This question is a bit vague, but I hope its still good enough for this site.
When resolving a singularity of, say, a curve by blowing up a point, we get new variety that besides the strict transform of our curve also contains an exceptional divisor isomorphic to $\mathbb{C}\mathbb{P}^1$. Now from the explicit equations defining the blowup it is clear that we do indeed have this copy of $\mathbb{C}\mathbb{P}^1$, but I don't understand why it is there on a "deeper" level? Why is it not possible to just find a curve that is smooth and birational with our original curve except over the singular point? Or if this is somehow trivial for curves, then I ask the same question in a more general setting.
There are two different scenarios you need to be aware of here.
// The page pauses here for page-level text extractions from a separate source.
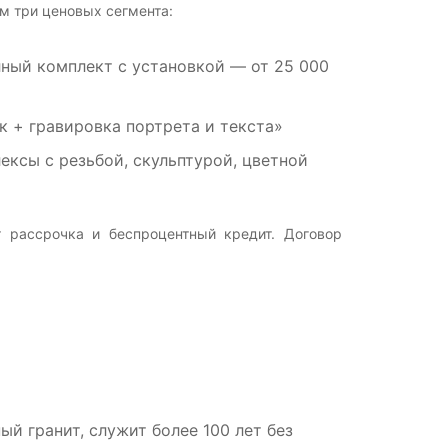
м три ценовых сегмента:
лный комплект с установкой — от 25 000
к + гравировка портрета и текста»
ксы с резьбой, скульптурой, цветной
 рассрочка и беспроцентный кредит. Договор
й гранит, служит более 100 лет без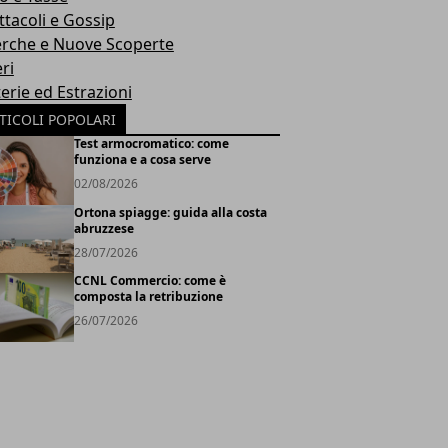
ttacoli e Gossip
erche e Nuove Scoperte
ri
erie ed Estrazioni
TICOLI POPOLARI
Test armocromatico: come
funziona e a cosa serve
02/08/2026
Ortona spiagge: guida alla costa
abruzzese
28/07/2026
CCNL Commercio: come è
composta la retribuzione
26/07/2026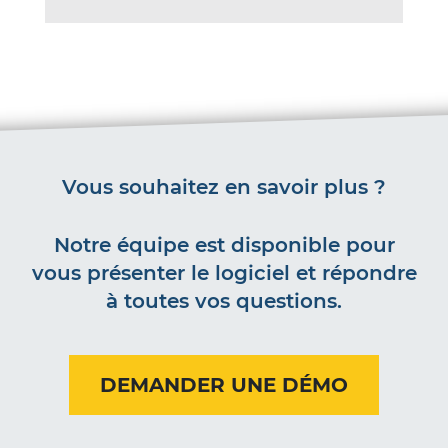
Vous souhaitez en savoir plus ?
Notre équipe est disponible pour
vous présenter le logiciel et répondre
à toutes vos questions.
DEMANDER UNE DÉMO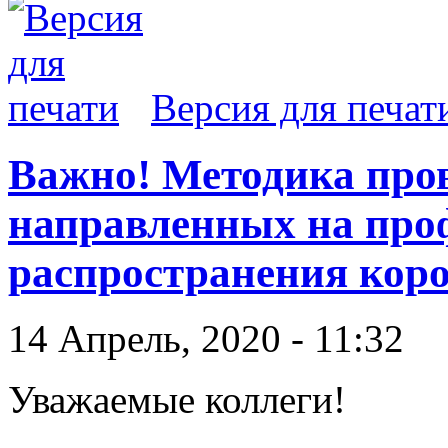
Версия для печат
Важно! Методика про
направленных на про
распространения кор
14 Апрель, 2020 - 11:32
Уважаемые коллеги!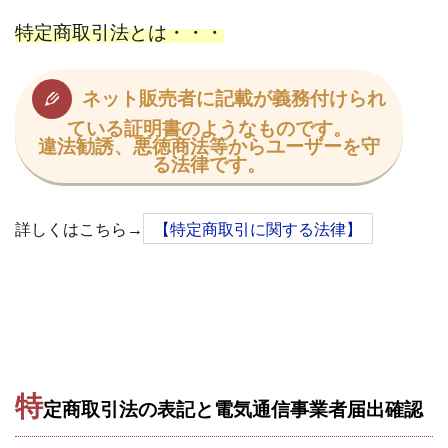
株式会社エキスパート
株式会社オーシャン・ファーム
特定商取引法とは・・・
株式会社オタケン
株式会社ラット
株式会社リテラシー
特別副業助成金 夢実現キャンペーン
ネット販売者に記載が義務付けられ
清原達郎
沖中純一
河村一志
河野真美
ている証明書のようなものです。
違法勧誘、悪徳商法等からユーザーを守
波乗りジョニー
波乗り波動論
浅野夕美
る法律です。
浜田雄介
海外運営
深原祥太
清原資産管理グループ
清水 貴裕
江面邦彦
詳しくはこちら→
【特定商取引に関する法律】
清水圭一郎
渡辺佳織
湯浅 和弘
滝沢 風香
滝沢賢治
濵田雄介
無料!カンタン!はやっ!誰でも週給35万円GET!!
熊倉 駿介
片山恵美子
物販/せどり/転売
物販ONE(miraise)
池本 慎一
江上 一機
株式会社リンクス
椿梨沙
株式会社ワーク
特
定商取引法の表記と電気通信事業者届出確認
株式会社ワイズ
株式会社ワンダーリアリティ
株式会社仕
株式会社和
株式会社心渡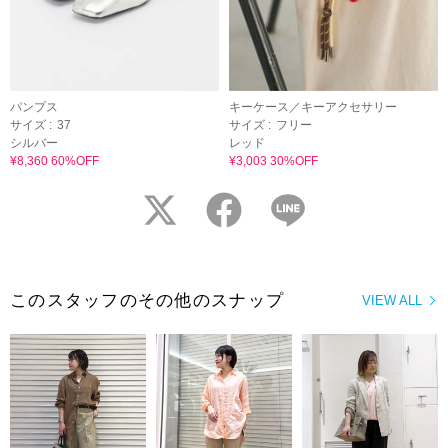
パンプス
キーケース／キーアクセサリー
サイズ :
37
サイズ :
フリー
シルバー
レッド
¥8,360 60%OFF
¥3,003 30%OFF
twitter
facebook
LINE
このスタッフのその他のスナップ
VIEW ALL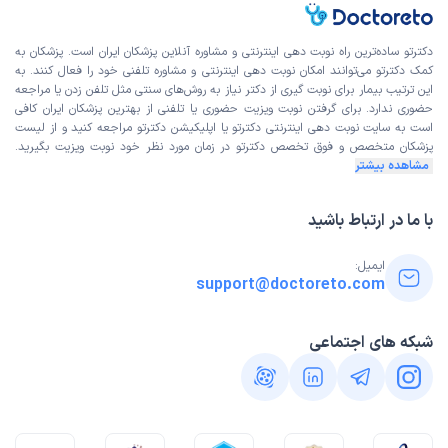
دکترتو ساده‌ترین راه نوبت‌ دهی اینترنتی و مشاوره آنلاین پزشکان ایران است. پزشکان به
کمک دکترتو می‌توانند امکان نوبت دهی اینترنتی و مشاوره تلفنی خود را فعال کنند. به
این ترتیب بیمار برای نوبت گیری از دکتر نیاز به روش‌های سنتی مثل تلفن زدن یا مراجعه
حضوری ندارد. برای گرفتن نوبت ویزیت حضوری یا تلفنی از بهترین پزشکان ایران کافی
است به
سایت نوبت دهی اینترنتی
دکترتو یا اپلیکیشن دکترتو مراجعه کنید و از
لیست
پزشکان متخصص و فوق تخصص
دکترتو در زمان مورد نظر خود نوبت ویزیت بگیرید.
مشاهده بیشتر
با ما در ارتباط باشید
ایمیل:
support@doctoreto.com
شبکه های اجتماعی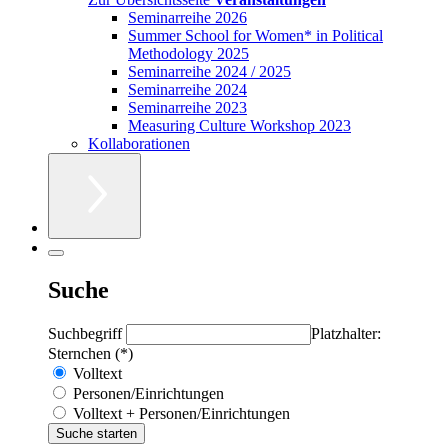
Seminarreihe 2026
Summer School for Women* in Political
Methodology 2025
Seminarreihe 2024 / 2025
Seminarreihe 2024
Seminarreihe 2023
Measuring Culture Workshop 2023
Kollaborationen
Suche
Suchbegriff
Platzhalter:
Sternchen (*)
Volltext
Personen/Einrichtungen
Volltext + Personen/Einrichtungen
1) Resolution of singularities for a scheme: If you have a scheme $X$ which is singular along some locus, you can ask for a resolution of singularities $\widetilde{X}\stackrel{\pi}{\to} X$ where $\widetilde{X}$ is nonsingular and $\pi$ is proper birational. There should be no exceptional divisor here.
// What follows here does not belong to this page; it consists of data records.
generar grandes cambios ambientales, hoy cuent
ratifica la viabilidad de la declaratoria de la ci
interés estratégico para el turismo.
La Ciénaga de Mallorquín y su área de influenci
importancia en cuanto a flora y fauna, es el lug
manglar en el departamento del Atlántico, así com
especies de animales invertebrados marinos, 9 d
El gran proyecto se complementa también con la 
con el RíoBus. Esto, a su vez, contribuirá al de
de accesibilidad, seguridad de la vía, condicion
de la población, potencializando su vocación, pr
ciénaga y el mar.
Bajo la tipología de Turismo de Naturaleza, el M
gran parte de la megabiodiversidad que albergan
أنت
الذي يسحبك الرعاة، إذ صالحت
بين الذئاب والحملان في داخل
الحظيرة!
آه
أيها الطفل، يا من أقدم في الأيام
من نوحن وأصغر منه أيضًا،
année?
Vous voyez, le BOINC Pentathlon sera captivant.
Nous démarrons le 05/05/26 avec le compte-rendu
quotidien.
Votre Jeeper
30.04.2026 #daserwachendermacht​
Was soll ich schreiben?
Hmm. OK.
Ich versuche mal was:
2) Resolution of singularities for a pair: If you have a subscheme $D\subset X$, you can ask for a resolution of the pair $(X,D)$ which means a scheme $\widetilde{X}$ and a map $\widetilde{X}\stackrel{\pi}{\to} X$ such that $\pi$ is proper birational and $\pi^{-1}(D)$ is a normal crossings divisor, ie etale-locally looks like a union of coordinate hyperplanes.
Applying 2) to an embedding of the scheme you're interested in into some variety you already know fairly well (say $\mathbb{A}^n$ or $\mathbb{P}^n$) and then taking the strict transform is usually how you compute what $\widetilde{X}$ and $\pi$ are for scenario 1). The reason you usually compute via blowups here is that we know via Hironaka that blowing up with some specified algorithm will work. (This knowledge is fairly hard-fought: resolution of singularities is difficult to prove and not so easy to understand.)
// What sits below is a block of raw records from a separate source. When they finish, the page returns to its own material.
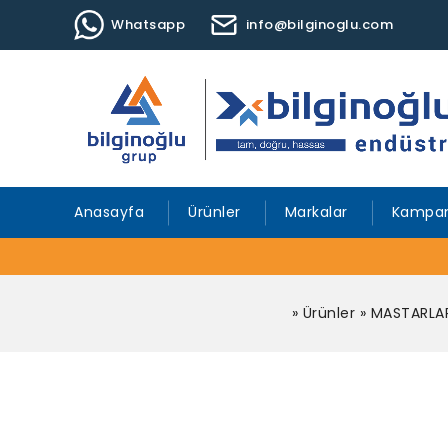
Whatsapp
info@bilginoglu.com
Anasayfa
Ürünler
Markalar
Kampan
»
Ürünler
»
MASTARLA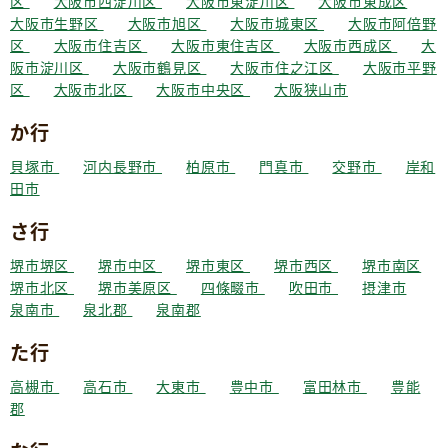
区
大阪市西淀川区
大阪市東淀川区
大阪市東成区
大阪市生野区
大阪市旭区
大阪市城東区
大阪市阿倍野
区
大阪市住吉区
大阪市東住吉区
大阪市西成区
大
阪市淀川区
大阪市鶴見区
大阪市住之江区
大阪市平野
区
大阪市北区
大阪市中央区
大阪狭山市
か行
貝塚市
河内長野市
柏原市
門真市
交野市
岸和
田市
さ行
堺市堺区
堺市中区
堺市東区
堺市西区
堺市南区
堺市北区
堺市美原区
四條畷市
吹田市
摂津市
泉南市
泉北郡
泉南郡
た行
高槻市
高石市
大東市
豊中市
富田林市
豊能
郡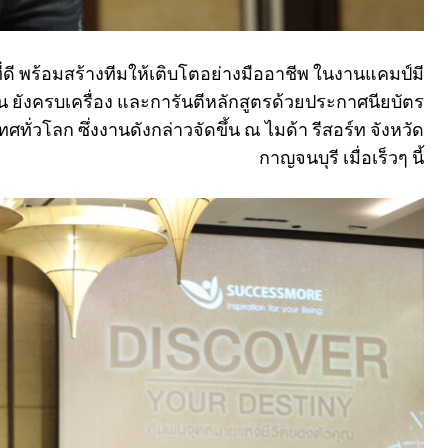
ดี พร้อมสร้างทีมให้เติบโตอย่างมืออาชีพ ในงานแคมป์มี
แน่น ยังครบเครื่อง และการันตีหลักสูตรด้วยประกาศนียบัตร
ทั่วโลก ซึ่งงานดังกล่าวจัดขึ้น ณ ไมด้า รีสอร์ท จังหวัด
กาญจนบุรี เมื่อเร็วๆ นี้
The reason why you should care about the exceptional divisor of the resolution of a pair $(X,D)$ is that the exceptional divisor tells you good information about how bad the singularities of $D$ are. There are many things you may wish to do with your singular variety, and some of them only work when certain numerical invariants (called the discrepancies) of the resolution of the pair fall in to certain ranges. Or you might be interested in telling two singular varieties apart- if you can show that these numerical invariants are different enough (and combine that knowledge with theorems about the invariants being invariants of the base variety, not just the specific resolution) then you will know that two varieties can or can't be isomorphic/birational/etc.